YOUR ASSIGNMENT: Scan the entries below. List each line with "Display".

Stored data entries:
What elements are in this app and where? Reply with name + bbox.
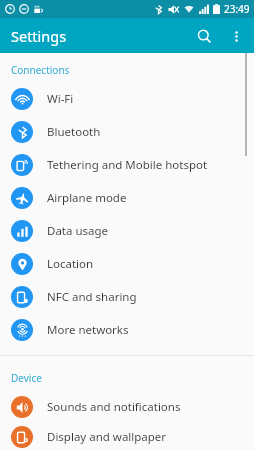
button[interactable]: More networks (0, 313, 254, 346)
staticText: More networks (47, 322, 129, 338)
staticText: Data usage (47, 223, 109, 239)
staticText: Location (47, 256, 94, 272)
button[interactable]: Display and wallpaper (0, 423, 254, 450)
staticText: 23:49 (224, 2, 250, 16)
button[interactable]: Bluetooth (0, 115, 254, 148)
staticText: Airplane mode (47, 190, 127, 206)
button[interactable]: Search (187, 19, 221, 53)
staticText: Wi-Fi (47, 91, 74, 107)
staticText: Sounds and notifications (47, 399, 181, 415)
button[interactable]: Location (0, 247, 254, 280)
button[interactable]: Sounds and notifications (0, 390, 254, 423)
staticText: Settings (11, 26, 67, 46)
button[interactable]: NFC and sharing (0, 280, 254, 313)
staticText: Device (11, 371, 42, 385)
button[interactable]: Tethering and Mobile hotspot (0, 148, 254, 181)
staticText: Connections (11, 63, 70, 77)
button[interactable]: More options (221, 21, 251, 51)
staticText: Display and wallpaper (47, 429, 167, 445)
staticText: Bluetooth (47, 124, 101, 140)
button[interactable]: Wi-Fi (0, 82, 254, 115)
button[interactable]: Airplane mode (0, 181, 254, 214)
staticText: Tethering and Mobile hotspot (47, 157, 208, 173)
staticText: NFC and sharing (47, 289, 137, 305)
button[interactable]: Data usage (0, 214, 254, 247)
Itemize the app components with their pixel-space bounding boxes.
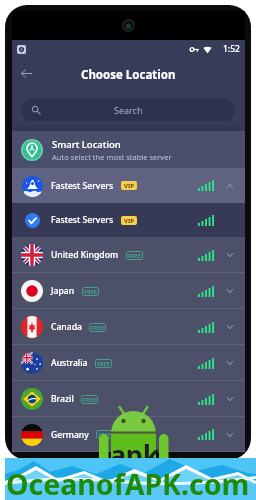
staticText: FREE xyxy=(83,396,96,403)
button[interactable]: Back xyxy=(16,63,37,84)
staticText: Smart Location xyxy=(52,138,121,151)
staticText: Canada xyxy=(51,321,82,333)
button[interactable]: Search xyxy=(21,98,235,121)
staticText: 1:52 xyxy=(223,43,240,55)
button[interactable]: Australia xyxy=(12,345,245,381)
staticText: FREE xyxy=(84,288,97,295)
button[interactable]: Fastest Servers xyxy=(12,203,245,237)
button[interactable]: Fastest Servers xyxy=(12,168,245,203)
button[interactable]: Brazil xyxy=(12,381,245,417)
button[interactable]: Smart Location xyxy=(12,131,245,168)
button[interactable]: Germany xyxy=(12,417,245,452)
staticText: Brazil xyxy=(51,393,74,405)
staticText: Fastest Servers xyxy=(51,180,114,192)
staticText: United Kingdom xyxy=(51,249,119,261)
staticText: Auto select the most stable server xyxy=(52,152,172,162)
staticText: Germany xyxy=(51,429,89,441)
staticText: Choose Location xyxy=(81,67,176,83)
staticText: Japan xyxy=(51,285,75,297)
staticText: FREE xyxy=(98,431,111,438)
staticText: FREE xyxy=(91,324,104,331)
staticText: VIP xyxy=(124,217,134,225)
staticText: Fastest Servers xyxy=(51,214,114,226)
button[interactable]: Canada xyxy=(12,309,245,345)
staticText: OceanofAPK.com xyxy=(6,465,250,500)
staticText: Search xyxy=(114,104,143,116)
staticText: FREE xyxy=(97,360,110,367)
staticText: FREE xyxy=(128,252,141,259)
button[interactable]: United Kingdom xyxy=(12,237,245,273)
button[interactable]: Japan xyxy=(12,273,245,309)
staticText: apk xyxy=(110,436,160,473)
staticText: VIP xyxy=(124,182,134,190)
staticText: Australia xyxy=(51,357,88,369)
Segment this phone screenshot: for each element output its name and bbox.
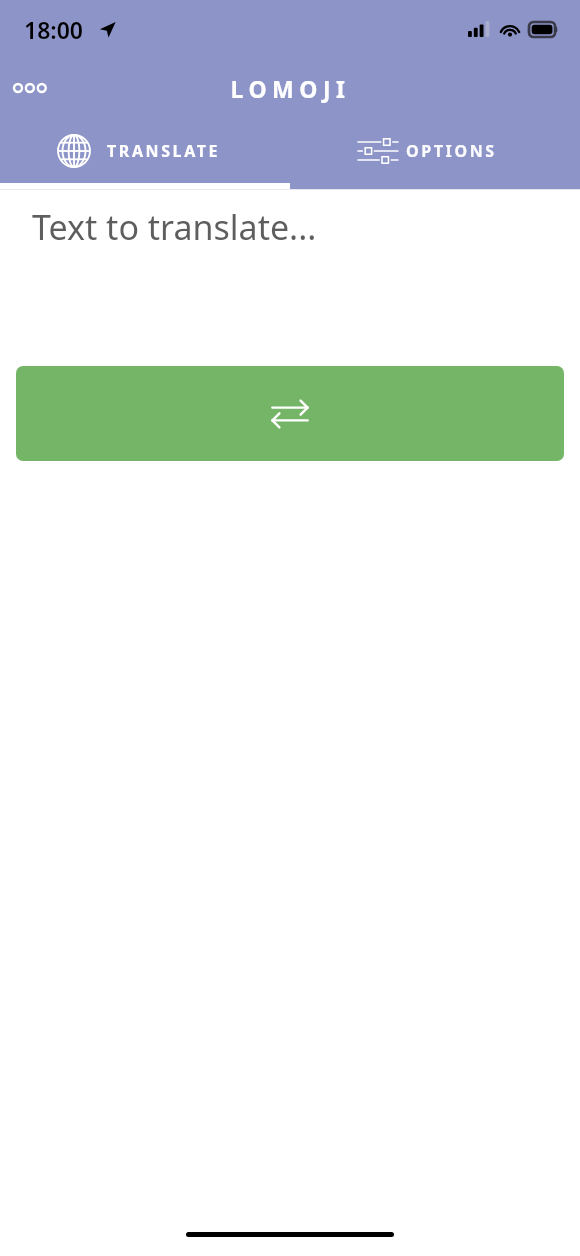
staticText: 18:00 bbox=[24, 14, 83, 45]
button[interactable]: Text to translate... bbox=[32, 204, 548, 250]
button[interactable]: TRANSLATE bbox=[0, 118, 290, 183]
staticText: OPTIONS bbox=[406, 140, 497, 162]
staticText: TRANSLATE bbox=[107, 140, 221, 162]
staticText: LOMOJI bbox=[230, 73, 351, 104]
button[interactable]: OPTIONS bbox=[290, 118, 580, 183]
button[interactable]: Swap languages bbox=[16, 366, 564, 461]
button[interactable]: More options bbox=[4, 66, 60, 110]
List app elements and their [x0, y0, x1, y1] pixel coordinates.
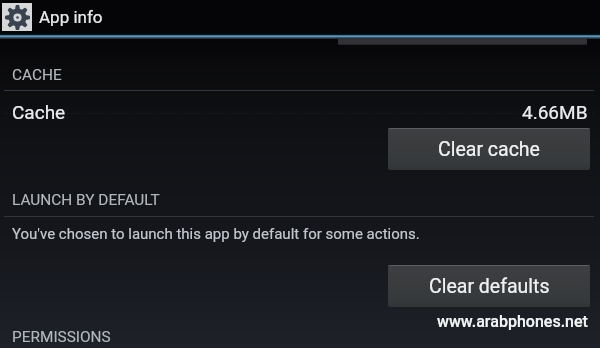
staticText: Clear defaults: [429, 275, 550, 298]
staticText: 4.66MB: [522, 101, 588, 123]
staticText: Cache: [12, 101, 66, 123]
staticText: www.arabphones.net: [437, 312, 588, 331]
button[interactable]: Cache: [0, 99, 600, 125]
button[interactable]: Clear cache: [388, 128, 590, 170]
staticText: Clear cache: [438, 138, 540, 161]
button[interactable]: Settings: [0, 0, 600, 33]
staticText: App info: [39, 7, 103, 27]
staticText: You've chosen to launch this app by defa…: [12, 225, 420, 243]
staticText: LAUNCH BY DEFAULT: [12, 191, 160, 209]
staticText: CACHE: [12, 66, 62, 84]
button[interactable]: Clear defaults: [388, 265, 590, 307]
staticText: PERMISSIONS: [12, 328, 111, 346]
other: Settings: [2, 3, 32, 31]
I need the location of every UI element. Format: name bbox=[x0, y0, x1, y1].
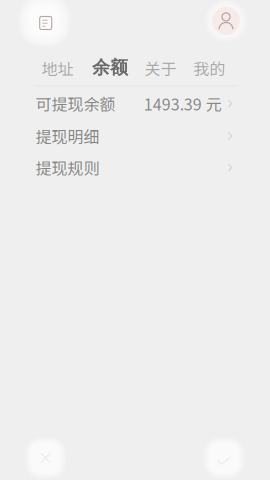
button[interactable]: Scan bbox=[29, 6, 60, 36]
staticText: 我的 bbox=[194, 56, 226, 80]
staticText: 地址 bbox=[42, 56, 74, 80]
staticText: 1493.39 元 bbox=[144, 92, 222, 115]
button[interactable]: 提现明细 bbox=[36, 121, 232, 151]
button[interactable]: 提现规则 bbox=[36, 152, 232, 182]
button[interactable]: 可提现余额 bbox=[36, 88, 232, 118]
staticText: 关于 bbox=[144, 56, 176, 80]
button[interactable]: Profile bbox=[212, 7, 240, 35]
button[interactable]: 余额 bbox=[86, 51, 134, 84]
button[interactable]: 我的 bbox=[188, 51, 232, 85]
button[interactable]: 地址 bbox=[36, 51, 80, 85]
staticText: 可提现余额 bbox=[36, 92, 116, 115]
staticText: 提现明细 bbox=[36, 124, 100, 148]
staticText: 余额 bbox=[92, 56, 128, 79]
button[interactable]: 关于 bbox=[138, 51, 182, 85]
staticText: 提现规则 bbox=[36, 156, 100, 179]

EXERCISE RESULT:
button[interactable]: Display and wallpaper (0, 423, 254, 450)
staticText: Display and wallpaper (47, 429, 167, 445)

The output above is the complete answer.